Many years ago I was at a research workshop on fisheries and the organizers had representatives to speak from all sectors but First Nations. That’s a long story in and of itself, suffice to say I was annoyed. I wrote a position paper on the spot and latter revised it to a full length paper.

In that paper I mentioned the fact that anthropological fieldwork is based upon friend-like relations. I went on to comment that many anthropologists go on to form life long friendships with the people we have lived with and written about. But that wasn’t the focus of the paper and I went on to pick up the main themes leaving behind my reflections on friendship. But it is this thread that has been misunderstood and misrepresented.  

I have continued to tell students in my teaching that anthropology is based on friend-like relations. AND because of this one needs to be especially careful about ethical considerations. When anthropologists (students or professionals) come from privileged wealthy backgrounds and have been accustomed to getting their own way they may well misunderstand and take advantage of how people they have come to visit might respond to them. The student, especially, arrives into a situation that is temporary and ephemeral.
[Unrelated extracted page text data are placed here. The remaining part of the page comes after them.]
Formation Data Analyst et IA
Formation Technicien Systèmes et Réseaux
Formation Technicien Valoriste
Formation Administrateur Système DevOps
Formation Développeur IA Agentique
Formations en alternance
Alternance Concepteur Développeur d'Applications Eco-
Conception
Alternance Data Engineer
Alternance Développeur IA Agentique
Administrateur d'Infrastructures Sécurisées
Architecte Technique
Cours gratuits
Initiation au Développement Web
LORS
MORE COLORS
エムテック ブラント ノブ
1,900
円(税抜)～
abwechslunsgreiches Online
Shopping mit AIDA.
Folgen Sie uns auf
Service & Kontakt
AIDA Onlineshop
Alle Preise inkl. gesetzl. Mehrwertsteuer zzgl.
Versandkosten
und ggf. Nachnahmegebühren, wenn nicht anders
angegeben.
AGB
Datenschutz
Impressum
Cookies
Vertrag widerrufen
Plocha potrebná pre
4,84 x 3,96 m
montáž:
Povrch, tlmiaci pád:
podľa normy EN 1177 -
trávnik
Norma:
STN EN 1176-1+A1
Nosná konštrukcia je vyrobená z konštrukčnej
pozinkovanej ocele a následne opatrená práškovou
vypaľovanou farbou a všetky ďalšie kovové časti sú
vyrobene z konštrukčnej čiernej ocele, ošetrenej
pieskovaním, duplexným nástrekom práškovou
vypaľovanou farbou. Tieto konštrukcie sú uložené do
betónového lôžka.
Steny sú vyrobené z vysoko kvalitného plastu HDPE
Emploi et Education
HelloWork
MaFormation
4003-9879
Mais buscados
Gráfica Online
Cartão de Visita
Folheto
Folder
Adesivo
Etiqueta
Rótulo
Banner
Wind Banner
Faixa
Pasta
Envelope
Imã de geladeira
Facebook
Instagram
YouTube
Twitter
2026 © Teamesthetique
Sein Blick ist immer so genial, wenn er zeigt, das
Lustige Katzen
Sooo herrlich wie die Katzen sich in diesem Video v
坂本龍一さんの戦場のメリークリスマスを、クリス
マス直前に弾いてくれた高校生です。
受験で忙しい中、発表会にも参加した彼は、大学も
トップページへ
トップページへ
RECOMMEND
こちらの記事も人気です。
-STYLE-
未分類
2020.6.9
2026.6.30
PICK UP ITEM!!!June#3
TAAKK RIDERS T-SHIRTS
They are in part more cultural tourist than ally (though most take on the role of ally).

I also talk about the importance of performatively marking out when one is being a researcher. I suspect this is a complicated idea. I mean, how can I mark off that moment when I am Charles the researcher from Charlie the cousin and friend? Ultimately they are the same person. My point is that given the friend-like relationship upon which anthropology is based one must be very clear about when one is actively collecting information – one needs to mark off these boundaries clearly and obviously. There are many areas wherein one can slip up. My good friend and colleague Caroline Butler and I have recently written a paper about this very issue using our personal research histories and our personal identities to understand and explain it.
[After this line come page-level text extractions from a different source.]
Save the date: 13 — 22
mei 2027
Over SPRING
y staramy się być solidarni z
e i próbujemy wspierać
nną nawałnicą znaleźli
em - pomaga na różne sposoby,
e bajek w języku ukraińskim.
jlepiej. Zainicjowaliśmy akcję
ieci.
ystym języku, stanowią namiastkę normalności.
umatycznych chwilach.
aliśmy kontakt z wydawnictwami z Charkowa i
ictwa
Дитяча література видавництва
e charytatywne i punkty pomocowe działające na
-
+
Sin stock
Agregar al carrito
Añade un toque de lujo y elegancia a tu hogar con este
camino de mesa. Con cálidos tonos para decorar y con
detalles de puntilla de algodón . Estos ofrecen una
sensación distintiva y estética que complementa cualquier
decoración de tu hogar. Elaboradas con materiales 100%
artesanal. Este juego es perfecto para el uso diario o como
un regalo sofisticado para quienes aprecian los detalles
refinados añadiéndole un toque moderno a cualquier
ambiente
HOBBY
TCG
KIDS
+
I often caution students that they should not take advantage of their privilege and the friend-like relationships that lie at the base of anthropological research. In places where I am a member, like my home nation of Gitxaala, I am especially concerned about students who may prey upon the good nature of others. So much so that I no longer organize so-called field schools, but instead arrange research internships that are directly under Gitxaala’s control. This setup leaves no ambiguity in anyone’s mind as to who is in control (Gitxaala Nation), who owns the data (Gitxaala Nation) and who decides what can be published and when (Gitxaala Nation).

Despite one’s good intentions one can not control how others hear oneself. It saddens the heart to learn that someone may have misunderstood the idea of friend-like relations so grievously incorrectly as to think they were being told they couldn’t make friends. I feel even worse to think that someone may have understood that the idea of friend-like relations was being advocated to trick others into revealing deep rooted secrets in order to build a professional career. Such characterizations are misunderstandings of an analogy used to explain something.  “Friend-like relationships” are none of those things.

Anthropological research is built upon friend-like relationships. This is our strength and our weakness. We make friends because we care about the people we get to know over the years, if not decades of close association. When we are also insider researchers, like I am, it is even more the case since we are writing not only about our friends, but also about our families. This is a special responsibility that as an insider anthropologist we take on. We care about family, friends, and home in a way that no outsider, however well intentioned can do.

I grew up on the north coast of BC and have been privileged to continue to work along the coast in my home, with friends and families. It is a pleasure to write about my experiences and to reflect upon what I have learned through nearly six decades of life. Any sadness that accumulates along the way is cleansed in the certainty that I have a place to call home and that I know who my grandfathers are. It roots me to a deep history and a powerful future.